Apoptotic cell shrinkage, an early hallmark of apoptosis, is regulated by K+ efflux and K+ channel activity. Inhibited apoptosis and downregulated K+ channels in pulmonary artery smooth muscle cells (PASMC) have been implicated in development of pulmonary vascular medial hypertrophy and pulmonary hypertension. The objective of this study was to test the hypothesis that overexpression of KCNA5, which encodes a delayed-rectifier voltage-gated K+ (Kv) channel, increases K+ currents and enhances apoptosis. Transient transfection of KCNA5 caused 25- to 34-fold increase in KCNA5 channel protein level and 24- to 29-fold increase in Kv channel current (I(K(V))) at +60 mV in COS-7 and rat PASMC, respectively.
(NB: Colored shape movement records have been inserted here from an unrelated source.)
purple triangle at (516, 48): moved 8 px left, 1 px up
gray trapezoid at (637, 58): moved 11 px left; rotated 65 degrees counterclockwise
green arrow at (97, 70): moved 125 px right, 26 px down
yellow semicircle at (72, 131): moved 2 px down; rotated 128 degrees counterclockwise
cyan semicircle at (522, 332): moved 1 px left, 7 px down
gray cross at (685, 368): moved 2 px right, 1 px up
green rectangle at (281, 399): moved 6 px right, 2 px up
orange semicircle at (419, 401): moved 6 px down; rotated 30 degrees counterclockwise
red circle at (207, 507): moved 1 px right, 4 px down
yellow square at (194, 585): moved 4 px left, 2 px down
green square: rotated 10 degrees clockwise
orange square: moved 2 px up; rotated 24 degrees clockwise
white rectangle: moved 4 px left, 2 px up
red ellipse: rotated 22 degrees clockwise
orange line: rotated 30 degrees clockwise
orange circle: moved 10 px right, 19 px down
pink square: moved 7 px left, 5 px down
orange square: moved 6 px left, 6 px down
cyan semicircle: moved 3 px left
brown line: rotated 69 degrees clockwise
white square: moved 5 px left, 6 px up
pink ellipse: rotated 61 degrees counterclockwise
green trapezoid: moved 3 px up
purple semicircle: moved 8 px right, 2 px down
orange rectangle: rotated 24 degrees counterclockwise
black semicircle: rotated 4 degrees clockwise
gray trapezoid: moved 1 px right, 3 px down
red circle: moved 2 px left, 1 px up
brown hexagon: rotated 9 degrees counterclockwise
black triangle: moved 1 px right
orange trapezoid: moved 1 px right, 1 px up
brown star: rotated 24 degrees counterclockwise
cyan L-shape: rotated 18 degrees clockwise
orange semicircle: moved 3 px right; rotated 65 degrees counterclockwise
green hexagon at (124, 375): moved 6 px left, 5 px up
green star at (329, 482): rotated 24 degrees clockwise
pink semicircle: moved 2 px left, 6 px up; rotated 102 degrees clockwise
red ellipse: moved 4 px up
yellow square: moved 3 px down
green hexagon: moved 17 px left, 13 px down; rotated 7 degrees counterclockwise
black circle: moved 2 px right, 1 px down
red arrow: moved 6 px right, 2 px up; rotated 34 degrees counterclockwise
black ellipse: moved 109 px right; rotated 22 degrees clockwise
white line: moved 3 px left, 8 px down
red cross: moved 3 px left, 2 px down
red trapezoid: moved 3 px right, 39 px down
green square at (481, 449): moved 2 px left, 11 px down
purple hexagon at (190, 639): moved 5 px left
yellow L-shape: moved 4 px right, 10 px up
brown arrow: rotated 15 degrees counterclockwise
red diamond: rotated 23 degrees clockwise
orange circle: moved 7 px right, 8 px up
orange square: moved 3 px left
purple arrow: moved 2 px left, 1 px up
In KCNA5-transfected COS-7 cells, staurosporine (ST)-mediated increases in caspase-3 activity and the percentage of cells undergoing apoptosis were both enhanced, whereas basal apoptosis (without ST stimulation) was unchanged compared with cells transfected with an empty vector. In rat PASMC, however, transfection of KCNA5 alone caused marked increase in basal apoptosis, in addition to enhancing ST-mediated apoptosis. Furthermore, ST-induced apoptotic cell shrinkage was significantly accelerated in COS-7 cells and rat PASMC transfected with KCNA5, and blockade of KCNA5 channels with 4-aminopyridine (4-AP) reduced K+ currents through KCNA5 channels and inhibited ST-induced apoptosis in KCNA5-transfected COS-7 cells. Overexpression of the human KCNA5 gene increases K+ currents (i.e., K+ efflux or loss), accelerates apoptotic volume decrease (AVD), increases caspase-3 activity, and induces apoptosis. Induction of apoptosis in PASMC by KCNA5 gene transfer may serve as an important strategy for preventing the progression of pulmonary vascular wall thickening and for treating patients with idiopathic pulmonary arterial hypertension (IPAH).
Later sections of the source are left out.